Ford hopes the fun and functionality that bubble out of the app economy will sell more cars. Ford marketing executive Jim Farley told journalists in January he's counting on entrepreneurial developers to produce more creative applications than Ford engineers could dream of. Farley's goal: "When you enter your car, it should be as cool as your iPhone."
But the distribution revolution extends beyond bits and bytes. Wired magazine editor and "Long Tail" evangelist Chris Anderson says the next frontier is do-it-yourself manufacturing. Using the latest information and manufacturing technologies, today anyone can transmit product specs to "microfactories" in China and order bargain-priced prototypes or short production runs. No costly equipment or inventory. "The tools of factory production, from electronics assembly to 3D printing, are now available to individuals," writes Anderson. "The collective potential of a million garage tinkerers is now about to be unleashed on the global markets, as ideas go straight into entrepreneurship, no tools required."

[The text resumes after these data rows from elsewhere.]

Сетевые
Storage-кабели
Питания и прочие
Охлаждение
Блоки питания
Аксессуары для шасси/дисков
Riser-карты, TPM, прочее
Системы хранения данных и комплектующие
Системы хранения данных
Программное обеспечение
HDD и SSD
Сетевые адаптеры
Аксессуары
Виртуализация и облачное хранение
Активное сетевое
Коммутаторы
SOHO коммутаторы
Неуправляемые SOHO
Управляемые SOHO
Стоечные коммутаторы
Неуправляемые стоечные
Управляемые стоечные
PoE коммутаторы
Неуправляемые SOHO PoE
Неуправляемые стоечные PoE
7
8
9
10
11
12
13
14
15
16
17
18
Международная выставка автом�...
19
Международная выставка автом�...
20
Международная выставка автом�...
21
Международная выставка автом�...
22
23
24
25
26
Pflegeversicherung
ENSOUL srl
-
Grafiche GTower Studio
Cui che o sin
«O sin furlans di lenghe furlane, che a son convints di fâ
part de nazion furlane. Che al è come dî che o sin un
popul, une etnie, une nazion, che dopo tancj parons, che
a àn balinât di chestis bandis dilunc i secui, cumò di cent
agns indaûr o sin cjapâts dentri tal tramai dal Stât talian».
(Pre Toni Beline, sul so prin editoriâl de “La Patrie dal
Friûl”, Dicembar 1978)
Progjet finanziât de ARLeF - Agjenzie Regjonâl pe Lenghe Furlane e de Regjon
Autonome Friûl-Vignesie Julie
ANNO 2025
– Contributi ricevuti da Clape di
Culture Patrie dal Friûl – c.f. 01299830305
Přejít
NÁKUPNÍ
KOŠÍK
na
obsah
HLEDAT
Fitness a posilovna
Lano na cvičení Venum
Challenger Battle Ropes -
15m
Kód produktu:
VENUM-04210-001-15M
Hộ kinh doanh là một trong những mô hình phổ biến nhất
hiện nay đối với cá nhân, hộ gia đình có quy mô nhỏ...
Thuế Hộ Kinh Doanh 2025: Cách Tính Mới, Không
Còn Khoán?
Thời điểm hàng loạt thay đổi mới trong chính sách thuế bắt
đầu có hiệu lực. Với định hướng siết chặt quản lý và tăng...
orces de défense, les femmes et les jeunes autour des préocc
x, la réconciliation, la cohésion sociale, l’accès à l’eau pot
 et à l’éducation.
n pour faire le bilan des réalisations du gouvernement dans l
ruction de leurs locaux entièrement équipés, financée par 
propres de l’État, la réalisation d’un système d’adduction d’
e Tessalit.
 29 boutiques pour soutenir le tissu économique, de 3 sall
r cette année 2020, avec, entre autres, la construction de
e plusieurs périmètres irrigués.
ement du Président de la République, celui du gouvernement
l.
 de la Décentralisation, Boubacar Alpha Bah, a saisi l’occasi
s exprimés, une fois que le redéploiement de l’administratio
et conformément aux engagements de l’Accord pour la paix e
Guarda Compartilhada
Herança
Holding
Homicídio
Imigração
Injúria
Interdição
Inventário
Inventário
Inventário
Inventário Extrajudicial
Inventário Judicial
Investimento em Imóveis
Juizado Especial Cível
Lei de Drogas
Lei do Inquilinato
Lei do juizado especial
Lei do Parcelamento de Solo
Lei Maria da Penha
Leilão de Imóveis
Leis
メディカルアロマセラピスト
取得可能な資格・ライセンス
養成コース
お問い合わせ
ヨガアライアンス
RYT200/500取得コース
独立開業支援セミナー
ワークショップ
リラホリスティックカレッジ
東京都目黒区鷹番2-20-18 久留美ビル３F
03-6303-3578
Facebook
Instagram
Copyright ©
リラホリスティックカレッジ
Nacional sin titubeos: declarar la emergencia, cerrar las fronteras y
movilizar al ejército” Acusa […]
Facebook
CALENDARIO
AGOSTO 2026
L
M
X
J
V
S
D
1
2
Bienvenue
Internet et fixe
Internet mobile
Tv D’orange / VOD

Where do Canadians fit into this brave new world? Not as centrally as they should. The BlackBerry Fund has invested in homegrown developers Viigo and socialDeck, but Talbot sees few other contenders on the horizon. He wants Canada's computer schools to start offering app-development courses to undergrads now to help Canadian companies catch up in a few years.
Albert Lai, a 31-year-old serial entrepreneur who commutes between Toronto and San Francisco, insists the app economy is tailor-made for Canadians: we're creative, we "get" mobile, we already produce great video games, and development costs are generously underwritten by Ottawa's R&D tax credits and many provincial new-media initiatives. Lai's newest company, Kontagent (pronounced like "contagious" since the app world is viral), creates systems that help developers market apps more effectively - so all they really need to do is create great ideas and solid code.
Lai knows Silicon Valley entrepreneurs who have made millions of dollars a month with Facebook apps - and says the opportunity will grow as consumers extend their Facebook identities to sites across the Net through its Facebook Connect initiative. This is what we've dreamed of: a business in which fortunes are earned on product excellence, not on who you know or how close you are to a saltwater port. Pour yourself an iBeer and toast the App Economy.